Les écologistes soupçonnent l’étude sur les « hydrocarbures non conventionnels » d’être une manœuvre de parlementaires pour avancer sur le terrain de l’exploitation des gaz de schistes. Le lancement du rapport parlementaire va jusqu’à susciter l’émoi au gouvernement : Delphine Batho, ministre de l’Écologie, a dû réaffirmer son refus de les exploiter. D’autres membres du gouvernement sont restés muets (voir plus bas).
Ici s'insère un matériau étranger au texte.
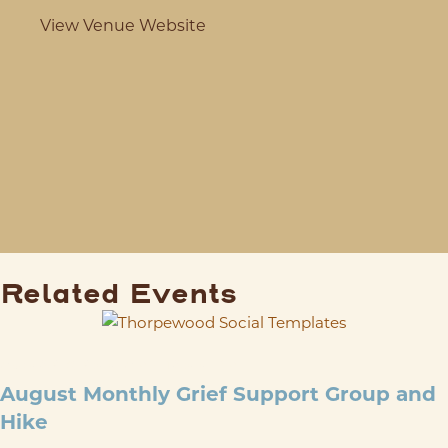
View Venue Website
Related Events
AUG 29
@
9:00 AM
-
12:00 PM
August Monthly Grief Support Group and
Hike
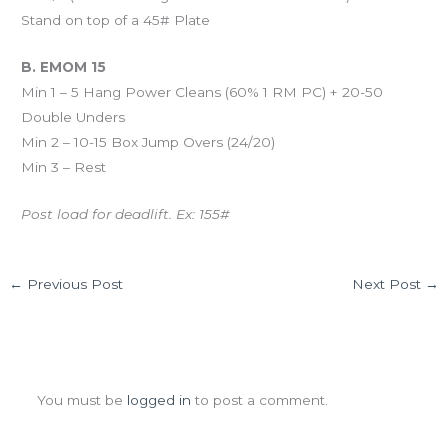
Stand on top of a 45# Plate
B. EMOM 15
Min 1 – 5 Hang Power Cleans (60% 1 RM PC) + 20-50
Double Unders
Min 2 – 10-15 Box Jump Overs (24/20)
Min 3 – Rest
Post load for deadlift. Ex: 155#
←
Previous Post
Next Post
→
Leave a Comment
You must be
logged in
to post a comment.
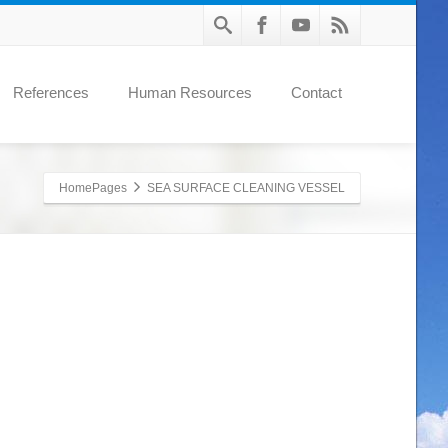
References
Human Resources
Contact
HomePages
SEA SURFACE CLEANING VESSEL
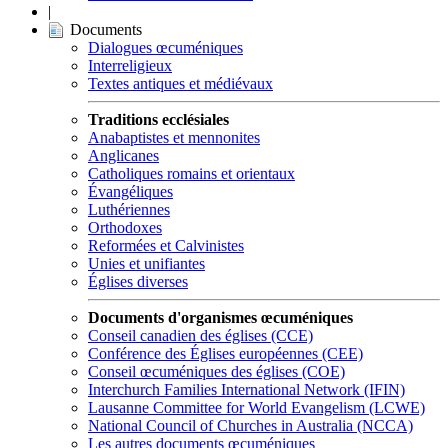
|
Documents
Dialogues œcuméniques
Interreligieux
Textes antiques et médiévaux
Traditions ecclésiales
Anabaptistes et mennonites
Anglicanes
Catholiques romains et orientaux
Évangéliques
Luthériennes
Orthodoxes
Reformées et Calvinistes
Unies et unifiantes
Églises diverses
Documents d'organismes œcuméniques
Conseil canadien des églises (CCE)
Conférence des Églises européennes (CEE)
Conseil œcuméniques des églises (COE)
Interchurch Families International Network (IFIN)
Lausanne Committee for World Evangelism (LCWE)
National Council of Churches in Australia (NCCA)
Les autres documents œcuméniques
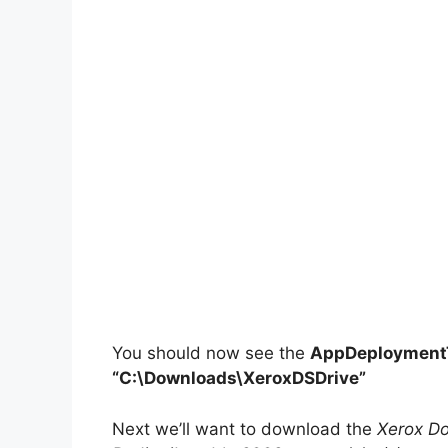
You should now see the
AppDeploymentT
“C:\Downloads\XeroxDSDrive”
Next we’ll want to download the
Xerox Do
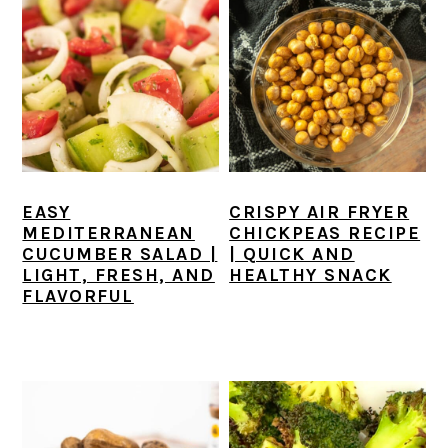
EASY
CRISPY AIR FRYER
MEDITERRANEAN
CHICKPEAS RECIPE
CUCUMBER SALAD |
| QUICK AND
LIGHT, FRESH, AND
HEALTHY SNACK
FLAVORFUL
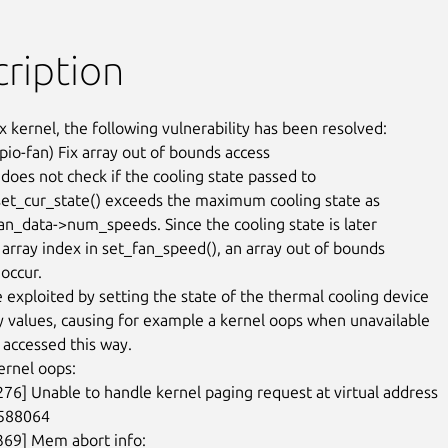
ription
x kernel, the following vulnerability has been resolved:

io-fan) Fix array out of bounds access

does not check if the cooling state passed to

et_cur_state() exceeds the maximum cooling state as

fan_data->num_speeds. Since the cooling state is later

 array index in set_fan_speed(), an array out of bounds

occur.

e exploited by setting the state of the thermal cooling device

ry values, causing for example a kernel oops when unavailable

accessed this way.

rnel oops:

276] Unable to handle kernel paging request at virtual address

588064

369] Mem abort info:
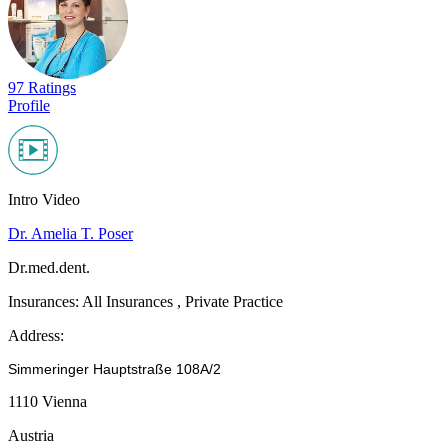
97 Ratings
Profile
Intro Video
Dr. Amelia T. Poser
Dr.med.dent.
Insurances:
All Insurances , Private Practice
Address:
Simmeringer Hauptstraße 108A/2
1110 Vienna
Austria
Une lecture attentive de l’étude de faisabilité du rapport parlementaire (voir le document), comme la procédure l’exige, montre que les rapporteurs ont pris fait et cause pour l’exploitation des gaz de schistes. Etude faisabilité de l’Office parlementaire Le socialiste et l’UMP écrivent que la saisine est l’occasion pour l’Office parlementaire d’étudier les hydrocarbures non conventionnels, « a surgi en France fin 2010, pour aboutir, quelque peu dans la précipitation , à la loi du 13 juillet 2011 » . Une loi interdit certes l’exploration et l’exploitation des gaz de schistes et prévoit l’abrogation des permis de recherches, mais qu’à cela ne tienne, « elle laisse toutefois une porte entrebâillée , puisqu’elle prévoit la création d’une commission chargée d’émettre des avis sur des expérimentations réalisées à seule fin de recherches scientifiques » .

Nous y voilà : une brèche est ouverte et il faut s’y engouffrer, d’autant plus que les « auditions préliminaires confirment l’intérêt de cette saisine sur les techniques alternatives » . Qui sont les auditionnés ? Ils ne sont pas cités. Mais l’Institut français du pétrole et d’autres organismes, ainsi que Total, apparaissent dans le document.

Les premières auditions ont été fructueuses : la « recherche de techniques alternatives » permet de « maîtriser les risques sans céder à l’immobilisme » . Le « nombre d’additifs chimiques utilisés » pour la fracturation hydraulique peut être limité, « l’impact sur les paysages peut être réduit » , « le nombre de camionnages peut également être réduit » , et les « procédés de fracturation » ont évolué pour consommer « significativement moins d’eau que la fracturation classique » . Mieux, il existe une technique de substitution à la fracturation hydraulique : « la fracturation au propane, employée en Amérique du Nord par les entreprises GasFrac et eCorp » , que les rapporteurs proposent d’étudier sur place.

En conclusion, l’étude faisabilité estime que la ### « technique interdite par la loi du 13 juillet 2011, à savoir la fracturation hydraulique, a déjà beaucoup évolué depuis lors. Il s’agit d’une technique ancienne qui évolue aujourd’hui rapidement sous l’effet de considérations environnementales de plus en plus partagées ». On sait déjà ce que contiendra le prochain rapport de l’Opecst : cela plaira sans doute aux lobbies intéressés par l’exploration et l’exploitation des gaz de schiste.

Rappelons que le gouvernement Ayrault n’a pas fermé la porte à l’exploitation du gaz de schiste. Le très médiatique Arnaud Montebourg, ministre du Redressement productif, a choisi l’Union française de l’électricité, pour s’exprimer sur l’exploitation du gaz de schiste en France, en novembre 2012. Un parterre de choix (EDF, GDF Suez, Areva, l’allemand E.ON, l’italien Enel) a entendu avec satisfaction son ralliement aux éléments de langage développés par les industriels de différents secteurs : « Nous travaillons à imaginer une nouvelle génération de technologies propres qui permettraient d’extraire (les gaz de schiste) sans abîmer (l’environnement, ndlr) » , a-t-il lancé.

François Hollande avait précisé que la recherche de techniques alternatives à la fracturation hydraulique continuait et qu’il « prendr(ait) ses responsabilités » si une nouvelle technique respectueuse de l’environnement apparaissait.